- _Given records_
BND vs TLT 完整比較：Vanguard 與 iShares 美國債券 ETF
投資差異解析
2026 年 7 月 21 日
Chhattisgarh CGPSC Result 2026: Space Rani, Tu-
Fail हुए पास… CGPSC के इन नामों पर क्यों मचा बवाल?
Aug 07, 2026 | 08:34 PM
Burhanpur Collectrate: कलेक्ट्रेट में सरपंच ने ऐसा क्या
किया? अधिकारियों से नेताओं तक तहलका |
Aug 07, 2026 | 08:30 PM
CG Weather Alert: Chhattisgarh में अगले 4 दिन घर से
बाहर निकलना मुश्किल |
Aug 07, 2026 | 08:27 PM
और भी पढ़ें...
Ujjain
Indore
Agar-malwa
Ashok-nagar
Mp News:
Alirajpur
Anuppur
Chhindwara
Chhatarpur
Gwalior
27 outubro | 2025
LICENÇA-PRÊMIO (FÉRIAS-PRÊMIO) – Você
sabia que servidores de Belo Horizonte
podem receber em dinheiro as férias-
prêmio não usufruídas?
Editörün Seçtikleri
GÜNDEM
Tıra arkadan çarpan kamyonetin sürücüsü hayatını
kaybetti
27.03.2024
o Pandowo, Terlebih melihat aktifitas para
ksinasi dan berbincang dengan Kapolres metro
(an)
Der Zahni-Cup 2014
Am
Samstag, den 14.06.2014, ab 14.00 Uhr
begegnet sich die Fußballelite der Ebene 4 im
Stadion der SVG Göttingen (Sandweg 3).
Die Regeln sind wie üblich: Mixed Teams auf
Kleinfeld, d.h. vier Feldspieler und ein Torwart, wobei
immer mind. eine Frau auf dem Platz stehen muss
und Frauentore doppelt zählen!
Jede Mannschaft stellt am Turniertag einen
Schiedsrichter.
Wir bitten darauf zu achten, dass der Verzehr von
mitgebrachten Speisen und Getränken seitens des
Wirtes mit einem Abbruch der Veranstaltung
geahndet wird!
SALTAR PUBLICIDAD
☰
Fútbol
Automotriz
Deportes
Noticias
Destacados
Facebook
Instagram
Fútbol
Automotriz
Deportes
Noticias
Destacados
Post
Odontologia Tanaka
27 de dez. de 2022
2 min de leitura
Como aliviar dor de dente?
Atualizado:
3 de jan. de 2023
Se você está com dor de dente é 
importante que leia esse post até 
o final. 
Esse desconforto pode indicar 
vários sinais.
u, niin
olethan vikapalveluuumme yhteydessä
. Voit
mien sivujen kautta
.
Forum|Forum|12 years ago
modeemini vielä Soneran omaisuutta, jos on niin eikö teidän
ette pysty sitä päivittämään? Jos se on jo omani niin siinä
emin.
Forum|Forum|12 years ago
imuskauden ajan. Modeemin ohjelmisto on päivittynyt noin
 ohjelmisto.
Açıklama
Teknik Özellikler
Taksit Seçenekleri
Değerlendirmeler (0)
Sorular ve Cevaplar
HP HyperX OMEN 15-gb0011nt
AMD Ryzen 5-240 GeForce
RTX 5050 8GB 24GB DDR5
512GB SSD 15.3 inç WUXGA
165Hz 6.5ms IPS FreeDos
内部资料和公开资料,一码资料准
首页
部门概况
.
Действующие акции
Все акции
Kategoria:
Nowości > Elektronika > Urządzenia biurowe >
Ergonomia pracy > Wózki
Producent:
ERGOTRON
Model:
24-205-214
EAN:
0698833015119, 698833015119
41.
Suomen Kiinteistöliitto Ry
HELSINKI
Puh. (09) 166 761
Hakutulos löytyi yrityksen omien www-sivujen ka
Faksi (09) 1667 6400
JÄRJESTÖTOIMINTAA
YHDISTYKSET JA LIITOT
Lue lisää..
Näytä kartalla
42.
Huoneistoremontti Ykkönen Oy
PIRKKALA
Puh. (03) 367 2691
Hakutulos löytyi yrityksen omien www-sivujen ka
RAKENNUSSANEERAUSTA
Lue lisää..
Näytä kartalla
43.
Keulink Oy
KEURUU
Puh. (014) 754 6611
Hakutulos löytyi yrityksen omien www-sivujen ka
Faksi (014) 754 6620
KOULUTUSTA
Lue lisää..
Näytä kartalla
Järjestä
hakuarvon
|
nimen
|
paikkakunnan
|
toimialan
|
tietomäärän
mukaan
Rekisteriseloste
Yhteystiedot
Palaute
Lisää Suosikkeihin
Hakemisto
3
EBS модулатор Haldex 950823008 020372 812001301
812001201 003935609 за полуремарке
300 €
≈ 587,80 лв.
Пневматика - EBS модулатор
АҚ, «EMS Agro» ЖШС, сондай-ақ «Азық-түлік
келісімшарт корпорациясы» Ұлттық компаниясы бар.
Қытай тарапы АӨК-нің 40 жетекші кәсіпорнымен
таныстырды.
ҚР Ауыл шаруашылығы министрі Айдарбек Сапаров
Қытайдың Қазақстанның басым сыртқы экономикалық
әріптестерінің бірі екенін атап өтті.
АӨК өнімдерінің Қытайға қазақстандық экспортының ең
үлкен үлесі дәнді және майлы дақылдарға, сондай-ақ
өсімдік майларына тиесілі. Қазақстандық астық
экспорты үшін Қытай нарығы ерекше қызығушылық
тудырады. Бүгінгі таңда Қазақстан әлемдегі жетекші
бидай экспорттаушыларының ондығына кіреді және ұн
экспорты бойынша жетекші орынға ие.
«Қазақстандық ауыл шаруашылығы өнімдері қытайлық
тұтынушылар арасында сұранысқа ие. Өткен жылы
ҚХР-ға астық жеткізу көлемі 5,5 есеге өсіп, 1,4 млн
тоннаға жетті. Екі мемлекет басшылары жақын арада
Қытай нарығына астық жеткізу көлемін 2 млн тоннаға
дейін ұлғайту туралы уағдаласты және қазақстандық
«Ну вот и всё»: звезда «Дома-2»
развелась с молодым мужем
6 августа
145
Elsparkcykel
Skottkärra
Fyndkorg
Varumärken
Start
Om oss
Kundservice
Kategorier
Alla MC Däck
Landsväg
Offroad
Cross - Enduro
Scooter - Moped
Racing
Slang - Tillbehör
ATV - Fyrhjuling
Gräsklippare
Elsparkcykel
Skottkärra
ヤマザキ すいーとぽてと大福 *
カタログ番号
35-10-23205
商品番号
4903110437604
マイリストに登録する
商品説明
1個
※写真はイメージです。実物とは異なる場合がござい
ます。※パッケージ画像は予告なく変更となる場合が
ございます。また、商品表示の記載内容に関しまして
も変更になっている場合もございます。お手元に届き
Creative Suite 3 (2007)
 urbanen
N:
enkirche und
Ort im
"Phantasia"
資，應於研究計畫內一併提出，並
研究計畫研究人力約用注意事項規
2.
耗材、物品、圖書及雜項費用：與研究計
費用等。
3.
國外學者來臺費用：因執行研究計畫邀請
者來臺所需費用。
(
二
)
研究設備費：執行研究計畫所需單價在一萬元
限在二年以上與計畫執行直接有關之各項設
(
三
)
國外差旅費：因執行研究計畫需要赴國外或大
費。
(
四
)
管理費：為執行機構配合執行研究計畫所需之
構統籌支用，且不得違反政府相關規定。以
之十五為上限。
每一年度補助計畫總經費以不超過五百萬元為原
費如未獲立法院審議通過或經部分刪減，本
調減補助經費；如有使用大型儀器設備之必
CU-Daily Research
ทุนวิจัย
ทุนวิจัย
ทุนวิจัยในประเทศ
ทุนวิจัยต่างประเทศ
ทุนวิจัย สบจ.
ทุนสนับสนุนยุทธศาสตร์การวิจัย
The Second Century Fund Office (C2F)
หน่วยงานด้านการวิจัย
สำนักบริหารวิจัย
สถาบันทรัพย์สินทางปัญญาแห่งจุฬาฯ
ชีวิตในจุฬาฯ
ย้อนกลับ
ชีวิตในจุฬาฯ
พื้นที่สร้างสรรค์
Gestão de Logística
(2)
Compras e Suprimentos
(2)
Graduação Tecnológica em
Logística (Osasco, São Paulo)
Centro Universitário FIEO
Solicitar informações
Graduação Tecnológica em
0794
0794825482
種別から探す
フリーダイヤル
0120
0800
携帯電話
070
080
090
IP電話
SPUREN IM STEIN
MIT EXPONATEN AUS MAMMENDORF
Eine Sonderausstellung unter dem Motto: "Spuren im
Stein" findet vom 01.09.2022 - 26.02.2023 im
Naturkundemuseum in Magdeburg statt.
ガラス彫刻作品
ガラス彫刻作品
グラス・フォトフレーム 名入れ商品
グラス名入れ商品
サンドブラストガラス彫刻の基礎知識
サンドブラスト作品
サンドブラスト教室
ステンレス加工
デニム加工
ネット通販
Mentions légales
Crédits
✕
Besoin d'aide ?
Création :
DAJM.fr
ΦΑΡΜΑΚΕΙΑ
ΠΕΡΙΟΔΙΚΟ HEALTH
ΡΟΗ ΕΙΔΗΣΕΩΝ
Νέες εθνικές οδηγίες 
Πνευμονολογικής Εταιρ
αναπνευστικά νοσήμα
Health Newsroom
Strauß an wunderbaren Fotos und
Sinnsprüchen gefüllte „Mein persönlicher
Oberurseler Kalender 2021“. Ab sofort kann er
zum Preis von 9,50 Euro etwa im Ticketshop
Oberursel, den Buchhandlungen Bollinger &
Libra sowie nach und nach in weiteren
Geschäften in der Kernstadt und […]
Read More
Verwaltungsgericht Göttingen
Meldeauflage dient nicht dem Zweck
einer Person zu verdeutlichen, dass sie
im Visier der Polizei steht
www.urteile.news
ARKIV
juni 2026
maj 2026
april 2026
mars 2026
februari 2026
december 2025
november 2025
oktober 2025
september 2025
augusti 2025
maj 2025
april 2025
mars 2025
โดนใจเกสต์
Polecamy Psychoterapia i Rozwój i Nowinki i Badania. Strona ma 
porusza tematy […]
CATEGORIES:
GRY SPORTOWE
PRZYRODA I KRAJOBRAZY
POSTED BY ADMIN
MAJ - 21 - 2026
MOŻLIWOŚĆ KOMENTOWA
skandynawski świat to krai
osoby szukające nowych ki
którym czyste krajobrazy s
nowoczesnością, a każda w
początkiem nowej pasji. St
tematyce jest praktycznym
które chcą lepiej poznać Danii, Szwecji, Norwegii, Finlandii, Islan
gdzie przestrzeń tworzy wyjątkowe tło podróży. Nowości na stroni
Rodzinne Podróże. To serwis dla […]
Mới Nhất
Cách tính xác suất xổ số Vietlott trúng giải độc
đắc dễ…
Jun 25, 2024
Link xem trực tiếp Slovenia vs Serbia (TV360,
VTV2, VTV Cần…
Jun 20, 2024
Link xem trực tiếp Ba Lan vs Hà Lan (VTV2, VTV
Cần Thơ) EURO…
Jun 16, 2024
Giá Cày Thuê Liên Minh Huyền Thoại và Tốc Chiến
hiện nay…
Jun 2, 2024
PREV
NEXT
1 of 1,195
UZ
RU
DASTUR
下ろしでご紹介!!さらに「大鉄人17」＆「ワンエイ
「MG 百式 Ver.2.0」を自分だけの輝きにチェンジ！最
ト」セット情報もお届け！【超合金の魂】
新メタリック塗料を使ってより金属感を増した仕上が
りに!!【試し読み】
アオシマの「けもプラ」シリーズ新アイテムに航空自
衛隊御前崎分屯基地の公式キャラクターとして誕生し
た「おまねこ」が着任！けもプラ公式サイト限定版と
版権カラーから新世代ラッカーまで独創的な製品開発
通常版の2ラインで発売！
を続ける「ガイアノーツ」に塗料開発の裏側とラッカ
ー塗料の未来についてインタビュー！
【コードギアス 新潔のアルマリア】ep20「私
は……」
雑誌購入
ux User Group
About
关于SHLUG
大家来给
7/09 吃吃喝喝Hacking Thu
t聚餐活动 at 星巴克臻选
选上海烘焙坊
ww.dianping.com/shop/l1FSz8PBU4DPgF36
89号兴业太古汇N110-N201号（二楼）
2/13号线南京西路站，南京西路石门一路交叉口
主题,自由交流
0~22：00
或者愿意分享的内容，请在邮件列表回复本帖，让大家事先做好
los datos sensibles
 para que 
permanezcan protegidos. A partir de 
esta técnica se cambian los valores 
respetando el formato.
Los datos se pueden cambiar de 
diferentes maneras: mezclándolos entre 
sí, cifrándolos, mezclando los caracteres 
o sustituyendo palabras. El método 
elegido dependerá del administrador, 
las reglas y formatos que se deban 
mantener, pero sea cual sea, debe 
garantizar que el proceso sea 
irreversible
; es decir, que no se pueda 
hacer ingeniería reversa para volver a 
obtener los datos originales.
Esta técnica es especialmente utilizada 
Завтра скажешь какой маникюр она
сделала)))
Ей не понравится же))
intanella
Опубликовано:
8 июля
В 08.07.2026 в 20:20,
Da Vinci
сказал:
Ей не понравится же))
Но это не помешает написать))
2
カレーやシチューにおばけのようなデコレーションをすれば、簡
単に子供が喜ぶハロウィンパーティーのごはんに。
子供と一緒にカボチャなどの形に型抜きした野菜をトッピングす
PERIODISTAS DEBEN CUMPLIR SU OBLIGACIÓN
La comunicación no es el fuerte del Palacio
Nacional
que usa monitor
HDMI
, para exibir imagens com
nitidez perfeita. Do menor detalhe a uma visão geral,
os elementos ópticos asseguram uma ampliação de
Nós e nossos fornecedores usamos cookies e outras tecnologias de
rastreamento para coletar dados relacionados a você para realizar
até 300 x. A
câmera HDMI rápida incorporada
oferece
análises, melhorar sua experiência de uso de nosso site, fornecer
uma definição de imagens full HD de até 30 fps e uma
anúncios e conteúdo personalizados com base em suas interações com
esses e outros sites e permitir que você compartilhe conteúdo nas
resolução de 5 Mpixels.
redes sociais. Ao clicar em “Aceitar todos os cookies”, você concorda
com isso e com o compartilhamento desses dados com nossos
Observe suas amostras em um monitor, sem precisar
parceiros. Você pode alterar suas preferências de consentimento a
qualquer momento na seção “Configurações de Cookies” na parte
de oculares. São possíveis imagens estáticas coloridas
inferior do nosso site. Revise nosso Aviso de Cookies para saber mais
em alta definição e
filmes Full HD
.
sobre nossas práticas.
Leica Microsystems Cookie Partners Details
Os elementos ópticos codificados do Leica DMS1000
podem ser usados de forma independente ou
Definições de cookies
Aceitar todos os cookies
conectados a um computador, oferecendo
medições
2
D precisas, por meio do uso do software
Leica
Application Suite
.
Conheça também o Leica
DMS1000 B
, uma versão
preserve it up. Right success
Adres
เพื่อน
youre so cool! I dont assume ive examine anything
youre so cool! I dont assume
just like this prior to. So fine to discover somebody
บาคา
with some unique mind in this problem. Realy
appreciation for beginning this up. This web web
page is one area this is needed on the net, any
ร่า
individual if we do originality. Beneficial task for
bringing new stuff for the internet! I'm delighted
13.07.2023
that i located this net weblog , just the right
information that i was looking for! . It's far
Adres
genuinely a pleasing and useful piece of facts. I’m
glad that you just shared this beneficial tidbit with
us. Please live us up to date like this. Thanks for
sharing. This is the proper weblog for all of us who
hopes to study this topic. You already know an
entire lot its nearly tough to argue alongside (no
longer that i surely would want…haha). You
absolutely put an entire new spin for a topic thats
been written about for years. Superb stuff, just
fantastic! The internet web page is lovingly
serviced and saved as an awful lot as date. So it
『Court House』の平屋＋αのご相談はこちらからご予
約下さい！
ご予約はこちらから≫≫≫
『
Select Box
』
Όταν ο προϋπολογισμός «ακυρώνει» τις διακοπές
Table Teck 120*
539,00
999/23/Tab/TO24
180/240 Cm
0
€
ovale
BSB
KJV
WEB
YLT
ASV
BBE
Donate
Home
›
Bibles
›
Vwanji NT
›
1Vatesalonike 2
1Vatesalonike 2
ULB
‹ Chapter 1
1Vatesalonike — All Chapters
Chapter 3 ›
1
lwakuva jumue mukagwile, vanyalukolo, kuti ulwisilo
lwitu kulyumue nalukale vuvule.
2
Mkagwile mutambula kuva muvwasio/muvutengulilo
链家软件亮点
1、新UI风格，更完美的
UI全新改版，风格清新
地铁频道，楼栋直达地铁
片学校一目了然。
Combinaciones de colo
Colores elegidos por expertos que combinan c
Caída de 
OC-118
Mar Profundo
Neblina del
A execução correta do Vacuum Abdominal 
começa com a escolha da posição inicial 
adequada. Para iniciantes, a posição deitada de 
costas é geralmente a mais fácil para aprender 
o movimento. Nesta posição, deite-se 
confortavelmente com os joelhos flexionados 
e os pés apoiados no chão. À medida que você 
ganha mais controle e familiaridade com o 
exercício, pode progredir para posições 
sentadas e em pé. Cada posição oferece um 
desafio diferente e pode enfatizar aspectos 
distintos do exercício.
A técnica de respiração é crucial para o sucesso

- _Task_
Would you copy every line of the entries that includes the word "datos"?

- _Task result_
los datos sensibles
Los datos se pueden cambiar de 
obtener los datos originales.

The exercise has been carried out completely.